Talk about risk. Many in the sports industry thought New Jersey Devils owner Jeff Vanderbeek was nuts when he picked downtown Newark to build the NHL team’s new $375 million arena.


The New Jersey Devils saw opportunity in Newark when others thought it was a big mistake to relocate their new arena in the inner city.

There was no way, naysayers said, that suburban hockey fans would travel deep into the heart of a city plagued by high crime rates, despite six highways and two major rail lines linking to Prudential Center.

The attendance numbers proved otherwise, turning risk into reward for Vanderbeek. The Devils drew an average of 15,564 per home game in their new home, a 10 percent increase over the previous season when the team played at the Meadowlands’ Izod Center.

The nonbelievers discounted the significance of the thousands of rail commuters passing by the building every day to and from work in New York City.
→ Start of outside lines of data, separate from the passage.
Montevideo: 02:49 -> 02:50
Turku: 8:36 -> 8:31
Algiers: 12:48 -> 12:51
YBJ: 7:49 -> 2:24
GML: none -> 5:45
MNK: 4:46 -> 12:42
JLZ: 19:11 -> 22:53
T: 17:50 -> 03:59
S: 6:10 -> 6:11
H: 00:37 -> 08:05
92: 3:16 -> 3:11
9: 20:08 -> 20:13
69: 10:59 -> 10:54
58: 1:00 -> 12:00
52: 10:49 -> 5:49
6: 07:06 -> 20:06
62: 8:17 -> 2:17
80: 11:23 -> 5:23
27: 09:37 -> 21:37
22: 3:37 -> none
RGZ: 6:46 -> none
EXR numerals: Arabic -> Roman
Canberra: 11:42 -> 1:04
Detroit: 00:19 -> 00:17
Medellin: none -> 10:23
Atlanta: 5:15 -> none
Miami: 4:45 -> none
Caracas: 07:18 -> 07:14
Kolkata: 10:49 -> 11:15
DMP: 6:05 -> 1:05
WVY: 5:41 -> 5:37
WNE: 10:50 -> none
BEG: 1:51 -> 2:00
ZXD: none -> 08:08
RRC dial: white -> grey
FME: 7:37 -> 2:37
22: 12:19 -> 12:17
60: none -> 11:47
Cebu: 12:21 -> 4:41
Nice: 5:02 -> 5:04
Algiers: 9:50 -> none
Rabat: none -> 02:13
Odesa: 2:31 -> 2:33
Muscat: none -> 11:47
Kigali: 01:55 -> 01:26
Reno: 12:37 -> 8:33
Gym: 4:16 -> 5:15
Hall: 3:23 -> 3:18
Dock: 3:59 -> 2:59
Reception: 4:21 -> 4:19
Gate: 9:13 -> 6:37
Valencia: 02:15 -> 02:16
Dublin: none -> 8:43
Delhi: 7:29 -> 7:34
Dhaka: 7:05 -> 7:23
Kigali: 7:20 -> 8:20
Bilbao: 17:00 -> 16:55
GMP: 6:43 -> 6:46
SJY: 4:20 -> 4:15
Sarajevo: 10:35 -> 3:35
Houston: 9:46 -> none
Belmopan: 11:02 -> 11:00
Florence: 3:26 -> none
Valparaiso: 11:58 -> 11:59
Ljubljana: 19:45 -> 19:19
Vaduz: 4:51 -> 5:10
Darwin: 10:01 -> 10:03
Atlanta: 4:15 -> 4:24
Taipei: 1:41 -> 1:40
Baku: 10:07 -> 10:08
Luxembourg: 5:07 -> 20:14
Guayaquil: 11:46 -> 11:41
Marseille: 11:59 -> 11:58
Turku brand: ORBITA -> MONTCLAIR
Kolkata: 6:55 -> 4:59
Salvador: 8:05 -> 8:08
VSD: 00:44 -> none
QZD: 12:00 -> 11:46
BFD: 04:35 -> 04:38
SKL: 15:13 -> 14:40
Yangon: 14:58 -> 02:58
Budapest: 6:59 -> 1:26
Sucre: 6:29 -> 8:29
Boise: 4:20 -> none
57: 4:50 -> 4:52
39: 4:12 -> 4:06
During the last two months of the season, 53 percent of hockey fans used mass transit to get to Prudential Center.

“They just didn’t stop before,” said Dale Adams, AEG’s general manager in Newark. “Now, there’s a reason to come here and it’s due to the location. This is the hub of New Jersey, with 10 million people and another 10 million in New York. It’s so easy to get here from the city.”

Vanderbeek made another smart move, hiring AEG to operate and book the arena, guaranteeing stops on the national tours AEG Live promotes. Since it opened Oct. 27, Prudential Center has played host to 1.1 million patrons.

“In terms of content, I believe the building has gotten more than its share in what has been a lean year,” said Rich Krezwick, a veteran arena manager with AEG.

The building’s layout and premium areas impress Comcast-Spectacor President Peter Luukko, whose company owns and operates Wachovia Center in Philadelphia, a one-hour train ride from Newark. “The Fire and [Belvedere] Ice lounges are a nice new twist to the club box concept that many arenas are using,” Luukko said.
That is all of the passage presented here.